Trump Admin's Adoption Waiver ‘Intentionally Harms' Gays, Report Says

The scathing congressional report takes aim at a waiver allowing South Carolina’s taxpayer-funded adoption agencies to turn away LGBTQ prospective parents

Secretary of Health and Human Services Alex Azar, with President Donald Trump, on May 15, 2020, in the Rose Garden of the White House in Washington, DC.
Mandel Ngan/AFP via Getty Images

The House Ways and Means Committee issued a scathing 34-page report this week accusing the Trump administration of “intentionally” harming LGBTQ Americans and violating a congressional mandate to act in the best interest of children by permitting South Carolina’s government-funded adoption and foster care agencies to turn away same-sex prospective parents, NBC News reports.

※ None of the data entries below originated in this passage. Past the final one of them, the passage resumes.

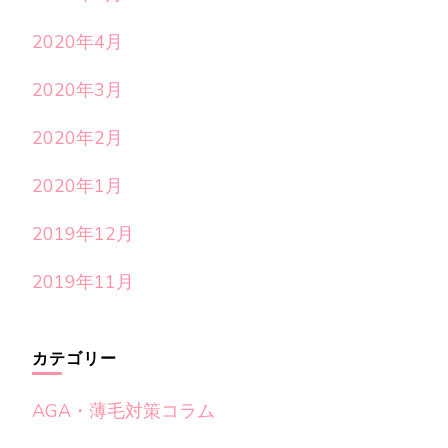
2020年4月
2020年3月
2020年2月
2020年1月
2019年12月
2019年11月
カテゴリー
AGA・薄毛対策コラム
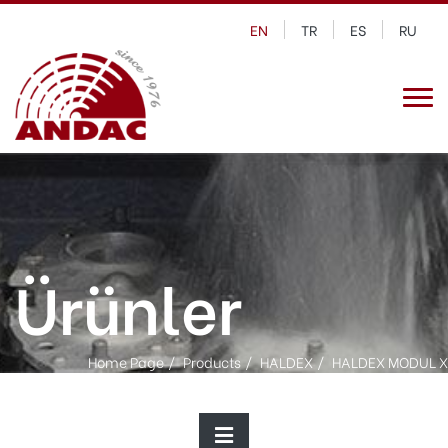
EN
TR
ES
RU
Ürünler
Home Page
Products
HALDEX
HALDEX MODUL X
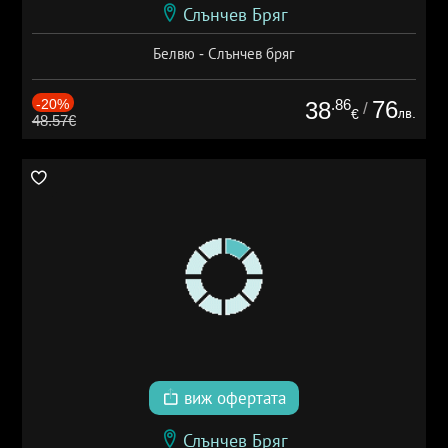
Слънчев Бряг
Белвю - Слънчев бряг
-20%
.86
76
38
/
лв.
€
48.57€
виж офертата
Слънчев Бряг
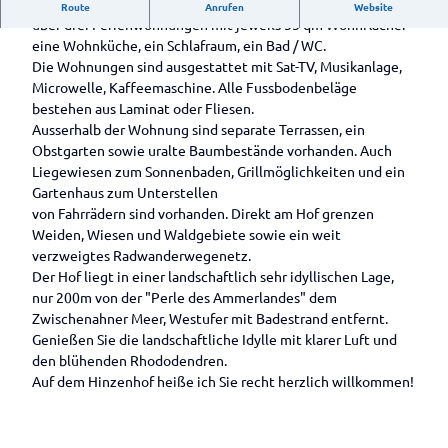
Der völlig renovierte Hinzenhof aus dem Jahre 1873 verfügt
n in Apen
Gärten
Campingplatz
Route
Anrufen
Website
Schinkenmuseum
Auf
Blick
s
Freibad
über drei Ferienwohnungen mit jeweils 55 qm Wohnfläche:
Historisch
einen
Kirchen
Im
e
Gewäs
Hengstforde
eine Wohnküche, ein Schlafraum, ein Bad / WC.
Wohnmobilstellplätze
e
Blick
Kulinarik &
Überblick
Männeken-Theater
n
ser
Die Wohnungen sind ausgestattet mit Sat-TV, Musikanlage,
in Apen
Fahrradrou
Spezialitäten
Drakamp
Wissenswertes
a
Was
Microwelle, Kaffeemaschine. Alle Fussbodenbeläge
te
Privatgärten
see und
Wissenswertes
n
kann
Kulinarik
bestehen aus Laminat oder Fliesen.
Knotenpu
Im Überblick
Loher
im Überblick
s
ich
Gästeführungen
im
Ausserhalb der Wohnung sind separate Terrassen, ein
Parks im
nktsystem
Forst
Landhof
i
Wasserreichtu
&
angeln
Überblick
Obstgarten sowie uralte Baumbestände vorhanden. Auch
Ammerland
Ammerlan
Tausendschö
Veranstaltungen
c
Kieskuhl
m
?
Liegewiesen zum Sonnenbaden, Grillmöglichkeiten und ein
Parks im
droute
n
h
e
Gastronomie
Süßwasserwatt
Gastka
Im Überblick
Gartenhaus zum Unterstellen
Überblick
Deutsche
t
Roggen
Garten der
Gastronomie
Industriegeschi
rten
Service
von Fahrrädern sind vorhanden. Direkt am Hof grenzen
Park der
Spezialitäten
Fehnroute
moor
Familie Ihler
im Überblick
Gästeführungen
chte
Weiden, Wiesen und Waldgebiete sowie ein weit
Gärten
Im
im
Service
Aper Tief
Privatgarten
Restaurants
Alle Themen
verzweigtes Radwanderwegenetz.
Überblick
Rhododend
Ammerland
Unsere
rund ums
Hienen
Große
Bistro und
Unterwegs in
Der Hof liegt in einer landschaftlich sehr idyllischen Lage,
ronpark
Gästeführer/innen
Rad
Süderbäk
Tage des
Café
der Natur
nur 200m von der "Perle des Ammerlandes" dem
Gastgeber
Wochenmarkt und
Gristede
e
offenen
Zwischenahner Meer, Westufer mit Badestrand entfernt.
Biergärten
Unterwegs mit
Lebensmittelmärkte
Ticketverkauf
Rhododend
Gartens
Genießen Sie die landschaftliche Idylle mit klarer Luft und
Große
und Kneipen
Prospektbestellung
dem Fahrrad
über Reservix
ronpark
den blühenden Rhododendren.
Norderbä
Unterwegs in
Hobbie
Kartenbestellung
Auf dem Hinzenhof heiße ich Sie recht herzlich willkommen!
ke
der Geschichte
Veranstaltungskalender
Baumschul
Alle Veranstaltungen im
Unterwegs in
Kontakt
e &
Überblick
ausgesuchten
Gärtnerei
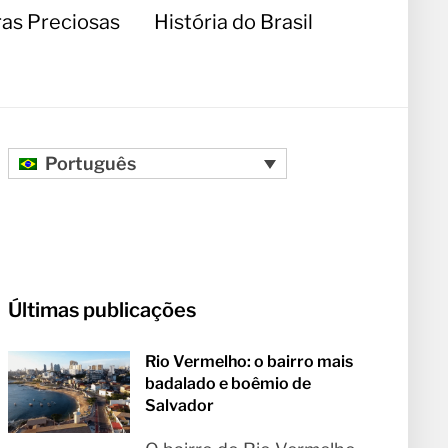
as Preciosas
História do Brasil
Português
Últimas publicações
Rio Vermelho: o bairro mais
badalado e boêmio de
Salvador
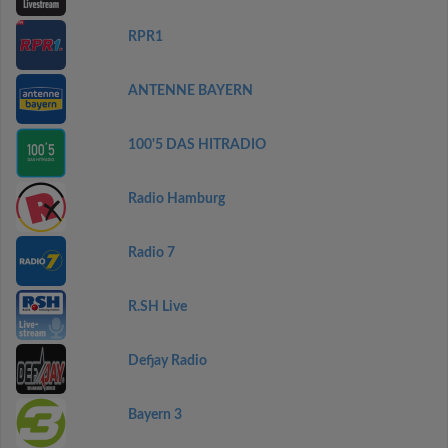
RPR1
ANTENNE BAYERN
100'5 DAS HITRADIO
Radio Hamburg
Radio 7
R.SH Live
Defjay Radio
Bayern 3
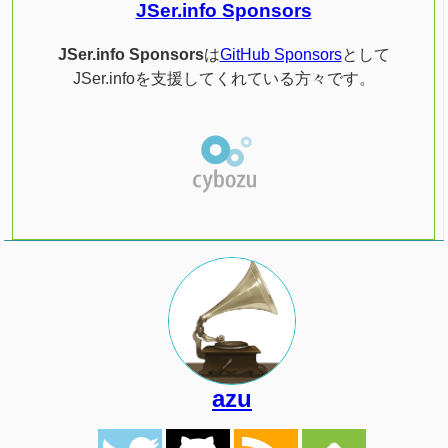
JSer.info Sponsors
JSer.info Sponsors
は
GitHub Sponsors
として
JSer.infoを支援してくれている方々です。
azu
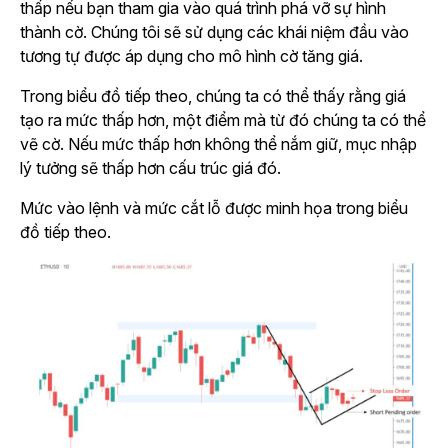
thấp nếu bạn tham gia vào quá trình phá vỡ sự hình
thành cờ. Chúng tôi sẽ sử dụng các khái niệm đầu vào
tương tự được áp dụng cho mô hình cờ tăng giá.
Trong biểu đồ tiếp theo, chúng ta có thể thấy rằng giá
tạo ra mức thấp hơn, một điểm mà từ đó chúng ta có thể
vẽ cờ. Nếu mức thấp hơn không thể nắm giữ, mục nhập
lý tưởng sẽ thấp hơn cấu trúc giá đó.
Mức vào lệnh và mức cắt lỗ được minh họa trong biểu
đồ tiếp theo.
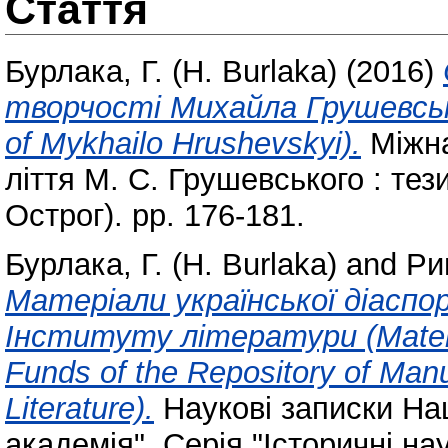
Стаття
Бурлака, Г. (H. Burlaka)
(2016)
творчості Михайла Грушевськог
of Mykhailo Hrushevskyi).
Міжна
ліття М. С. Грушевського : тез
Острог). pp. 176-181.
Бурлака, Г. (H. Burlaka)
and
Ри
Матеріали української діаспор
Інституту літератури (Material
Funds of the Repository of Manu
Literature).
Наукові записки Нац
академія". Серія "Історичні на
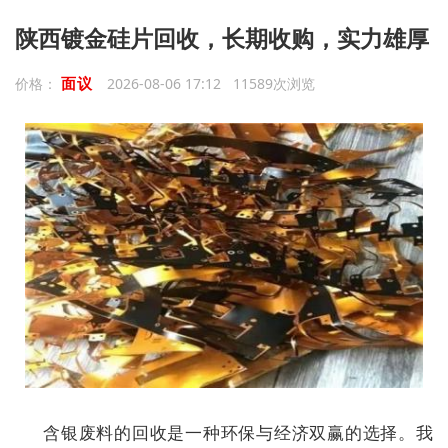
陕西镀金硅片回收，长期收购，实力雄厚
面议
价格：
2026-08-06 17:12 11589次浏览
含银废料的回收是一种环保与经济双赢的选择。我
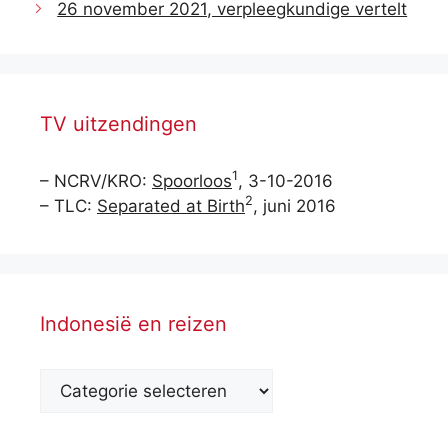
26 november 2021, verpleegkundige vertelt
TV uitzendingen
1
– NCRV/KRO:
Spoorloos
, 3-10-2016
2
– TLC:
Separated at Birth
, juni 2016
Indonesië en reizen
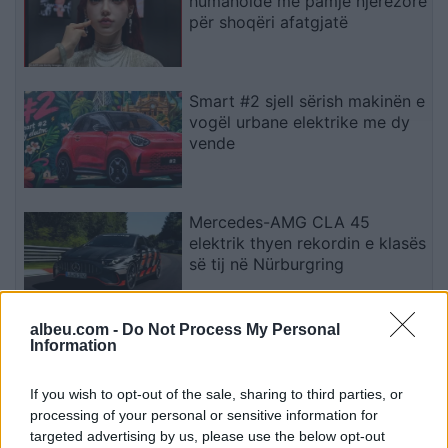
humanoidë me pamje njerëzore
për shoqëri afatgjatë
Smart #2 sjell sërish makinën e
vogël urbane elektrike me dy
vende
Mercedes-AMG CLA 45
elektrik thyen rekordin e klasës
së tij në Nürburgring
albeu.com -
Do Not Process My Personal
Teleskopi më i fuqishëm diellor
Information
zbulon vorbullat që ndikojnë
në motin hapësinor dhe Tokë
If you wish to opt-out of the sale, sharing to third parties, or
processing of your personal or sensitive information for
targeted advertising by us, please use the below opt-out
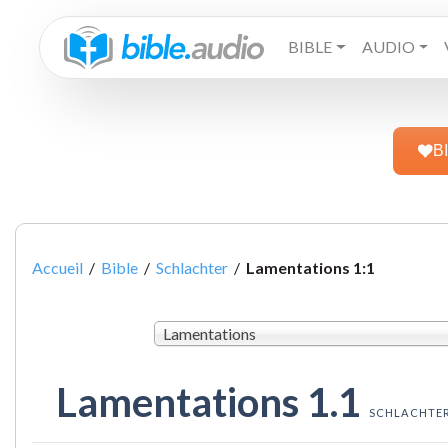
BIBLE
AUDIO
B
Accueil
/
Bible
/
Schlachter
/
Lamentations 1:1
Lamentations
Lamentations 1.1
SCHLACHTE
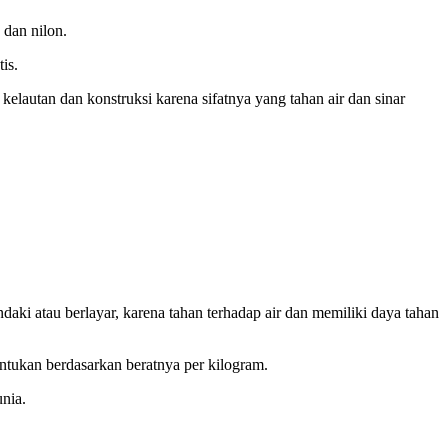
 dan nilon.
is.
elautan dan konstruksi karena sifatnya yang tahan air dan sinar
ndaki atau berlayar, karena tahan terhadap air dan memiliki daya tahan
entukan berdasarkan beratnya per kilogram.
unia.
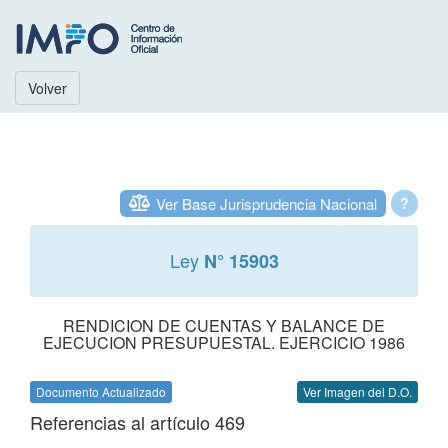
Volver
Ver Base Jurisprudencia Nacional
?
Ley
N° 15903
RENDICION DE CUENTAS Y BALANCE DE
EJECUCION PRESUPUESTAL. EJERCICIO 1986
Documento Actualizado
Ver Imagen del D.O.
Referencias al artículo 469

The report, “Children at Risk: The Trump Administration’s Waiver of Foster Care Nondiscrimination Requirements,” called on the Department of Health and Human Services (HHS), led by Trump appointee Alex Azar, to immediately rescind the 2019 waiver granted to South Carolina.

“As subsequent Trump Administration actions confirm, HHS is using the South Carolina waiver as a harmful precedent beyond child welfare, essentially using vulnerable foster youth as test cases for its discriminatory policies across all HHS services,” the report, released by the Democratic-led committee on Wednesday, states.

The Health and Human Services Department, which regulates child welfare agencies, issued the waiver to Miracle Hill Ministries in January 2019 after South Carolina Gov. Henry McMaster requested an exception to the department’s nondiscrimination regulations. At the time, McMaster praised President Donald Trump for protecting the religious liberty of the evangelical Protestant organization, which handles up to 15 percent of the foster placements in the state.

The report says the department inappropriately issued the waiver and ignored child welfare experts in order to create a policy that “intentionally harms LGBTQ children, adults, and families.” It says that the waiver was not about ensuring religious freedom but was intended to target the LGBTQ community, and that the department withheld documentation regarding its motivations for the waiver.